What is difference between animals and plants in body movement


Movement in Plants

Plants, unlike animals, do not move from one place to another and respond to any external stimuli. Instead, they exhibit behaviours such as growing in a particular direction or opening and closing their leaves. There are two kinds of movements in plants, namely nastic movements and tropic movements (tropism).
Nastic Movements These movements are response to stimuli coming from all directions.
  • For example, in tulip and crocus, change in temperature acts as the stimulus for the flowers to open and close. When the temperature rises they open, and when it drops they close.
  • Closing of the carnivorous venus fly-trap leaf when it captures a prey and folding of the Mimosa leaf when it is disturbed are also nastic movements. Folding of leaf of Mimosa is referred to as seismonasty movement.
  • Tropic Movements The response of an organism in the direction of a stimulus or away from it is called tropic movement or tropism. Tropic movements are of various types, in response to different stimuli.
  • When a young green plant receives light from only one direction, the stem grows towards the light source. Thus, the stem is said to be positively phototropic because the stem tip grows in the direction of light.
  • Geotropism is the tropic response of organisms to gravity. When a growing portion of the plant is placed horizontally, the stem tip grows away from the pull of gravity, while the root tip grows towards it. Thus, the stem is said to be negatively geotropic, while the root is positively geotropic.
  • The growth of roots towards soil moisture is called hydrotropism.
  • Thigmotropism is a growth in response to touch, e.g. tendrils on contact with a solid object, such as a twig, response curvature in that direction producing coiling around the object.
Locomotion or Movement in Animals
  • Animals exhibit three basic types of movements, namely amoeboid, ciliary and muscular.
  • Amoeba, an active unicellular animal, presses its cytoplasm against the cell membrane and produces a number of finger-like projections called pseudopodia. This type of locomotion is called amoeboid movement.
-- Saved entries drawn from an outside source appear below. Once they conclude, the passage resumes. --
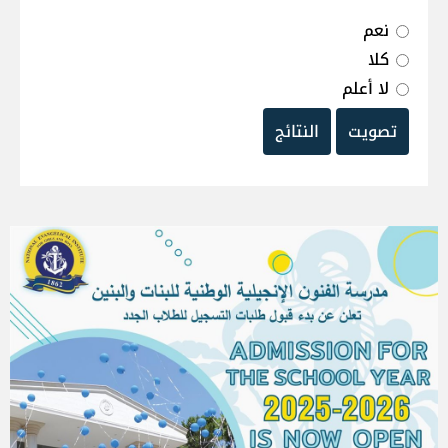
نعم
كلا
لا أعلم
تصويت
النتائج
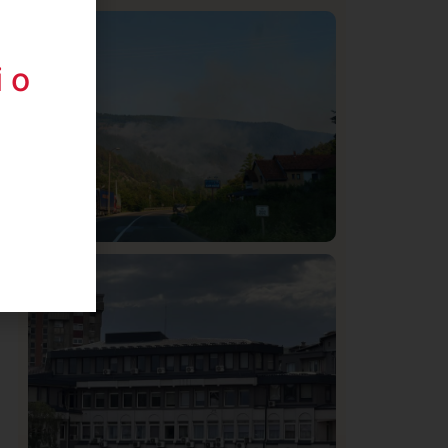
Istaknuto
Politika
326
Rasim Ljajić podneo ostavku na mesto
 o
predsednika SDPS
Društvo
Istaknuto
272
Požar od Magliča do Ušća, brda u
plamenu – vatrogasci na terenu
  • Euglena, which is pear-shaped or spindle-shaped, swims by means of a flagellum. The flagellum is held straight in front and the tip is rotated. This pulls the body of the organism forward through the water.
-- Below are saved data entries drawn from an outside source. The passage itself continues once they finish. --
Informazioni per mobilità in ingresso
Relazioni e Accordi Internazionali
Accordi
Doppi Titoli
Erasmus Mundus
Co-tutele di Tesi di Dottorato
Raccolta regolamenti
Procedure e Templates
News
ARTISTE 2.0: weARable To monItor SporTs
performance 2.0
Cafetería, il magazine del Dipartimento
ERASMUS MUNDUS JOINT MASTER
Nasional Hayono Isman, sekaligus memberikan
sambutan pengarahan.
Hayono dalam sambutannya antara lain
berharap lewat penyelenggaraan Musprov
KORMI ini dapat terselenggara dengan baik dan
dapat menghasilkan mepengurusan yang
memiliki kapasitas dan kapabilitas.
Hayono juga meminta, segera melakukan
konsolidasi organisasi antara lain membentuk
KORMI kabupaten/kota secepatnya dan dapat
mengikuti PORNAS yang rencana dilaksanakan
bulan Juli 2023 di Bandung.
  • Paramecium moves with the help of tiny hair-like projections from the cell membrane called cilia. Cilia are arranged in rows and they lash through the water like tiny oars.
  • Multicellular organisms like Hydra have a strange looping or somersaulting motion. Hydra bends over, attaches its tentacles to the surface, swings the base over its mouth and attaches itself on the surface again. After loosening the tentacles, it repeats the process.
  • An earthworm uses its body muscles and setae to grip the ground so that the body can move forward by regular contractions and expansions of the muscles.
  • Insects such as grasshoppers and locusts have six-jointed legs and wings. The last pair is longer, stouter and more powerful to help them to hop.
  • Fishes use their fins against water to swim. Side fins help them steer. The fin at the back provides them balance.
  • Birds are the most common flying animals. They use their wings to fly and their two legs to walk or jump when they are not flying.